==== Source records ====
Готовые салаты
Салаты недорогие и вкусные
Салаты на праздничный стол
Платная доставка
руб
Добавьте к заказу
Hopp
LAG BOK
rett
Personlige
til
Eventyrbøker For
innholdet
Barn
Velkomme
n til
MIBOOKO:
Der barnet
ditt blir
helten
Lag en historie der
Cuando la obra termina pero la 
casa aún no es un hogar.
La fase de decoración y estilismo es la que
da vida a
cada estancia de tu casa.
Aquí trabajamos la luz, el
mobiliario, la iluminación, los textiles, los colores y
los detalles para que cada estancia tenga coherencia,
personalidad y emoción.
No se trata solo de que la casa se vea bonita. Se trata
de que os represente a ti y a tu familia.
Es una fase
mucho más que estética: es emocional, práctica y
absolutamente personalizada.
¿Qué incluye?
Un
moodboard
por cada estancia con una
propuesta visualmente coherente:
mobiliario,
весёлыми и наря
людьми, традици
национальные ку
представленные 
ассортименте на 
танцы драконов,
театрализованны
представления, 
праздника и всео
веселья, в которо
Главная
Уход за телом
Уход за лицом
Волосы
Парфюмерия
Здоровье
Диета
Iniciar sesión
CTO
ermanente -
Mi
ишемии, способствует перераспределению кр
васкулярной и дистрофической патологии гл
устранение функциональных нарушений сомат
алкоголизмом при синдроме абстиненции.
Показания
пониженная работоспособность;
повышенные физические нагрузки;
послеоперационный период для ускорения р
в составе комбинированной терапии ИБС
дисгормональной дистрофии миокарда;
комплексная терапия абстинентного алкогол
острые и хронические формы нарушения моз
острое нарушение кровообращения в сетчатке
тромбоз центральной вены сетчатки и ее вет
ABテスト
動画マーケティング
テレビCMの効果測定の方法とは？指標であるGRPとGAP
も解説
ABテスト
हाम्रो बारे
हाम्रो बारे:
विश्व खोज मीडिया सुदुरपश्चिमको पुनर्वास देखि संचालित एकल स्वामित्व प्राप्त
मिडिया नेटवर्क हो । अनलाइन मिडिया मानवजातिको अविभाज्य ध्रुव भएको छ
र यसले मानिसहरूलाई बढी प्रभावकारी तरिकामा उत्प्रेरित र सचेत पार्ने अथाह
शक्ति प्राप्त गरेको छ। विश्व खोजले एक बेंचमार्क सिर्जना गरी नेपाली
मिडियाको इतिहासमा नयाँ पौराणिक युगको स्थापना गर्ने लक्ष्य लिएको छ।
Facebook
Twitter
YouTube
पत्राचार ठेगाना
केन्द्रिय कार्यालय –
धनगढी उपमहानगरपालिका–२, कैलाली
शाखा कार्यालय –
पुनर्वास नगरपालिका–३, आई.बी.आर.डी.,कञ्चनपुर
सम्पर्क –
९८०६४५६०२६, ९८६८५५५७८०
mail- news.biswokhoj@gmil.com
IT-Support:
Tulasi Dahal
====
**Task prompt:** Scan the material above for the word "नगरप", and copy every line in which it is found.

**Problem solution:**
धनगढी उपमहानगरपालिका–२, कैलाली
पुनर्वास नगरपालिका–३, आई.बी.आर.डी.,कञ्चनपुर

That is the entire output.